Another onion family that has sometimes been sold under the label scallion is the potato onion (Allium aggregatum). It was sometimes called a mother onion or a hill onion. If you ever dig one up from the soil you will never forget it, because onion bulbs of various sizes are clustered willy-nilly in a mass. Because they reproduce by division of bulbs, unlike most bulb onions which reproduce by seed, they were easy to cultivate, particular in the north where short or whimsical growing seasons sometimes thwarted a plant coming fully to seed. With potato onions you did have to worry about that. What you do have to worry about is that taking apart the clusters/nests takes time and effort and does not lend itself to mechanical solutions. Then too the bulb seldom exceed two inches in breadth. That’s why you don’t see potato onions in cultivation hereabout in onion fields—only in experimental gardens. If a nest comprised a number of shoots with skinny bulbs, these were harvested and sold as scallions. My friends at the Southern Exposure Seed Exchange sell a yellow version suited to the climate of the upper South.
Now the shallot is a kind of Allium aggregation—its slipper like bulbs form in a nest. It is a perennial like the bunching onion. In the 19th century growers and consumers in the South didn’t recognize named varieties: there were yellow, white, and red shallots. Those which best lent themselves to sale as scallions were “long shallots.” The yellow tended to derive from old Dutch landraces, the red shallots came from France, and the white was brought from England and remained the favorite American shallot until the latter half of the 20th century made the French red shallots a fine dining staple.
Which chef was responsible for identifying the shallot as the secret ingredient of fine dining is a matter of debate. I hear Julia Child extol the delicate flavor of the shallot sometime in the 1970s.
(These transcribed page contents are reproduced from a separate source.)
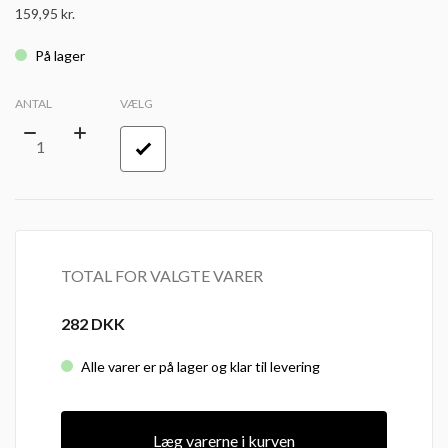
159,95
kr.
På lager
ANTAL
VÆLG
TOTAL FOR VALGTE VARER
282
DKK
Alle varer er på lager og klar til levering
Læg varerne i kurven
The revelation stimulated a gargantuan effort at breeding new shallot varieties—so that instead of yellow, white red, we have three dozen named varieties. Many of them new. But if you are looking for heirloom French, you want the Zebrune, a pale red shallot in the classic banana/slipper shape. For a modern variety Red Sun takes only 80 days to maturing instead of the usual 100. Many of the old white varieties have been rebranded Gray.
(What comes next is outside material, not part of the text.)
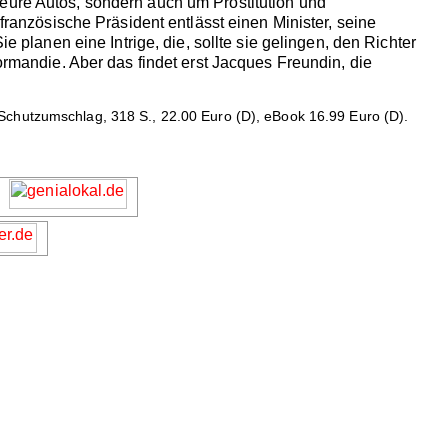
teure Autos, sondern auch um Prostitution und
nzösische Präsident entlässt einen Minister, seine
e planen eine Intrige, die, sollte sie gelingen, den Richter
ormandie. Aber das findet erst Jacques Freundin, die
Schutzumschlag, 318 S., 22.00 Euro (D), eBook 16.99 Euro (D).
Rules of thumbs about shallots:
1 Shallots always multiply in clusters
2 Shallots never grow a large round bulb
3 Shallots have longer and slenderer leaves than onions—even most potato onions
4 Shallots are mild flavored
5 Shallots will keep without rotting for almost a year if kept dark and dry
In the South they are planted in two seasons. An old saying was that you planted a shallot on the shortest day of the year and harvested it on the longest. This may work for the southernmost parts of the US, but not anywhere north of Virginia where you would do well to plant in February and harvest in July. A second cycle is often undertaken by planting in early autumn and harvesting in Spring. The beauty of the shallots delicate stems is such that kitchen gardeners use it to form borders in the garden. You punch a clave or a division of a shallot bunch so that the bulb is half buried in the soil. This bulb will ramify, so spacing the plants is important. 8 inches minimum. Each plated clove will produce a cluster of nine or ten shallots. When harvested and stored, do not heap them on top of one another but lay them out separately on a surface or in a container.
Shallots were marketed in two forms: some were harvested when the bulbs were slender, gathered in bunches of eight to ten, and sold as green onions. Almost invariably these were forms of the white shallot.